Coal power is efficient (though not as efficient as Uranium fission). It’ll provide a fair amount of energy whilst polluting the air, warming the planet, killing three million people each year, and quickly making Earth resemble Venus. Oil is better, and Natural Gas better yet, but both still pollute at spectacular rates.
Solar plants produce extremely limited energy. Though thought safe, Solar panels contain really dangerous chemicals. The sheer number that would be needed to power the world (they would cover more land area than the world has) makes this problem yet worse.
Wind power is safe. So are pinwheels. Neither generates any significant amount of energy. Geothermal isn’t much better.
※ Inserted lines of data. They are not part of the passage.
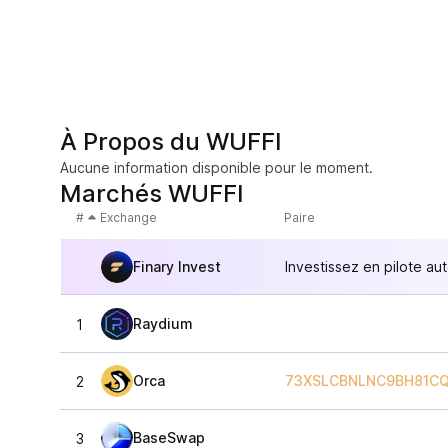
À Propos du WUFFI
Aucune information disponible pour le moment.
Marchés WUFFI
#
Exchange
Paire
Finary Invest
Investissez en pilote au
Raydium
1
Orca
73XSLCBNLNC9BH81C
2
BaseSwap
3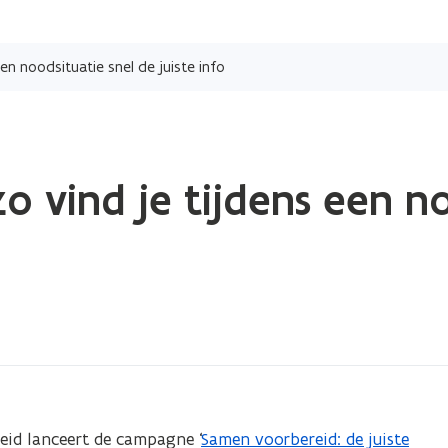
Overslaan
en
en noodsituatie snel de juiste info
naar
de
inhoud
gaan
o vind je tijdens een no
eid lanceert de campagne ‘
Samen voorbereid: de juiste
(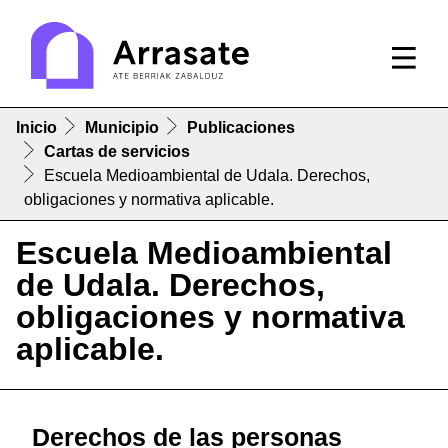
Inicio
Municipio
Publicaciones
Cartas de servicios
Escuela Medioambiental de Udala. Derechos,
obligaciones y normativa aplicable.
Escuela Medioambiental
de Udala. Derechos,
obligaciones y normativa
aplicable.
Derechos de las personas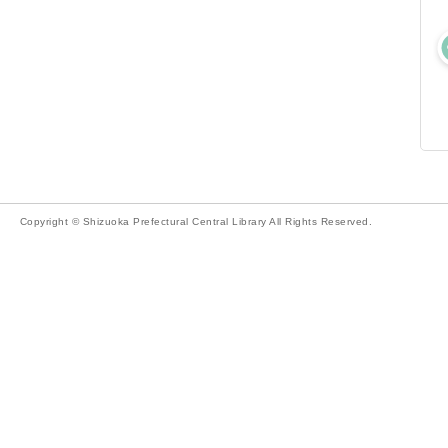
Copyright © Shizuoka Prefectural Central Library All Rights Reserved.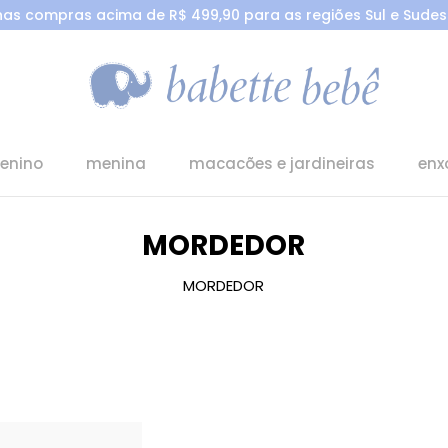
 nas compras acima de R$ 499,90 para as regiões Sul e Sudest
enino
menina
macacões e jardineiras
enx
MORDEDOR
MORDEDOR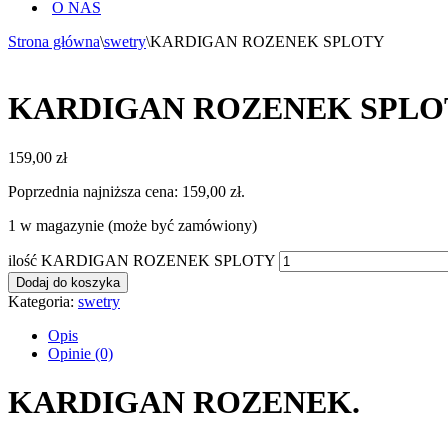
O NAS
Strona główna
\
swetry
\
KARDIGAN ROZENEK SPLOTY
KARDIGAN ROZENEK SPLO
159,00
zł
Poprzednia najniższa cena:
159,00
zł
.
1 w magazynie (może być zamówiony)
ilość KARDIGAN ROZENEK SPLOTY
Dodaj do koszyka
Kategoria:
swetry
Opis
Opinie (0)
KARDIGAN ROZENEK.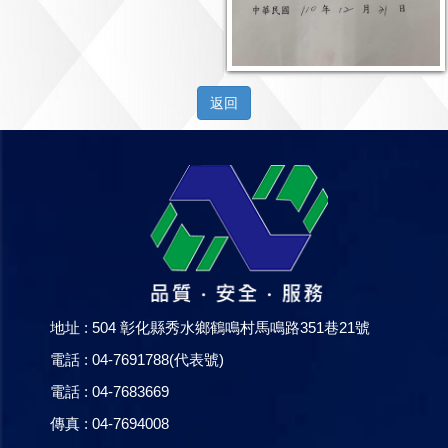
返回
地址 : 504 彰化縣秀水鄉鶴鳴村馬鳴路351巷21號
電話 : 04-7691788(代表號)
電話 : 04-7683669
傳真 : 04-7694008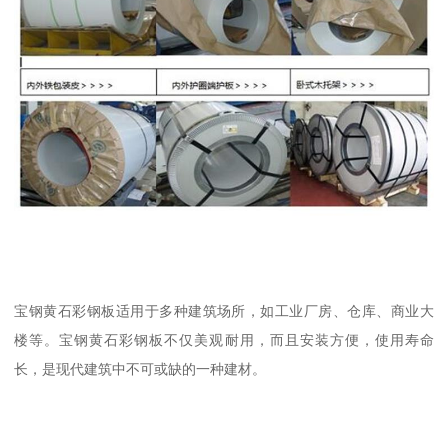
宝钢黄石彩钢板适用于多种建筑场所，如工业厂房、仓库、商业大
楼等。宝钢黄石彩钢板不仅美观耐用，而且安装方便，使用寿命
长，是现代建筑中不可或缺的一种建材。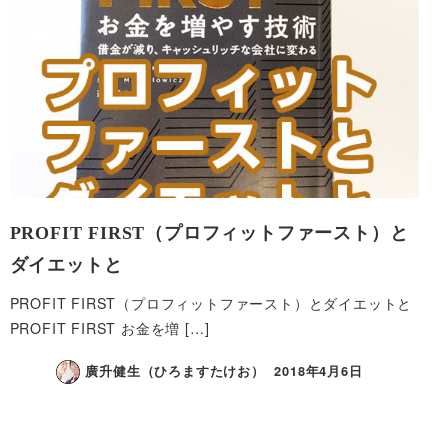
PROFIT FIRST（プロフィットファースト）と
ダイエットと
PROFIT FIRST（プロフィットファースト）とダイエットと
PROFIT FIRST お金を増 […]
廣升健生（ひろますたけお）
2018年4月6日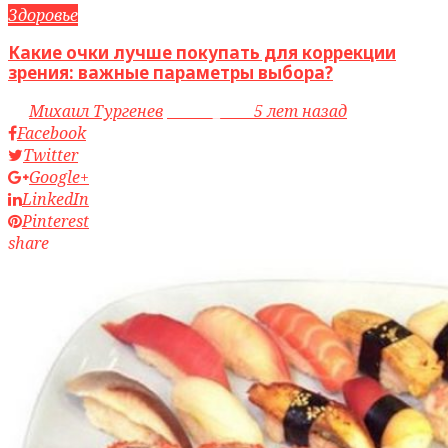
Здоровье
Какие очки лучше покупать для коррекции
зрения: важные параметры выбора?
by
Михаил Тургенев
access_time
5 лет назад
Facebook
Twitter
Google+
LinkedIn
Pinterest
share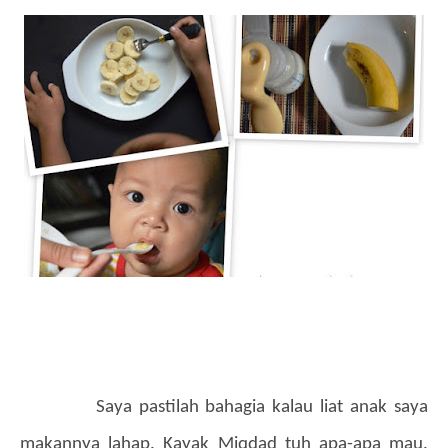
Saya pastilah bahagia kalau liat anak saya
makannya lahap. Kayak Miqdad tuh apa-apa mau.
Hydraulic power, originally hated by environmentalists because it destroys habitats, generates more energy than any other renewable source, but isn’t as efficient as fission power and is limited by the lack of rivers.
Solar and Wind power are pitiful. A 10m^2 solar array, the average south-facing roof size, produces 220 Watts of power, approximately 2% of the energy consumption of the average American. They represent a future in which we are subject to the whims of nature: there are clouds; you have no energy; ’tis dark; you have no energy; ’tis light; you have little energy. Under solar or wind, we adapt, we conserve, we sacrifice to meet the meager energy available. Conservation of energy represents sacrifice, sacrifice that directly hurts humans. The acceptance of these energy sources represents a failure of determination. Nuclear power gives us a future in which we can control our fate, not have it controlled by nature. Under nuclear power, we shan’t have to conserve energy to not destroy the Earth. It will require investment, work, and cooperation, for a Nuclear plant cannot be built atop a house like a solar panel; it will require knowledge of science and it will require a structure not hellbent upon immediate personal profit; it will require cooperation on the largest scales for the good of all but, for once, man has a chance become powerful, to take control from nature. Only fools, driven by selfishness and fear and opposed to reason, stand in our way.
Links to sources:
http://www.withouthotair.com/c24/page_161.shtml
http://www.greenworldinvestor.com/2011/07/07/nuclear-energy-efficiency-vs-fossil-fuels-oilgas-in-power-load-factorsenergy-density-and-waste/
https://www.nrc.gov/reading-rm/doc-collections/fact-sheets/radwaste.html
https://www.forbes.com/sites/jamesconca/2012/06/10/energys-deathprint-a-price-always-paid/#76f41914709b
https://www.nrc.gov/reading-rm/doc-collections/fact-sheets/plutonium.html

The grammatical error in the eighth paragraph is present at the insistence of my publishers.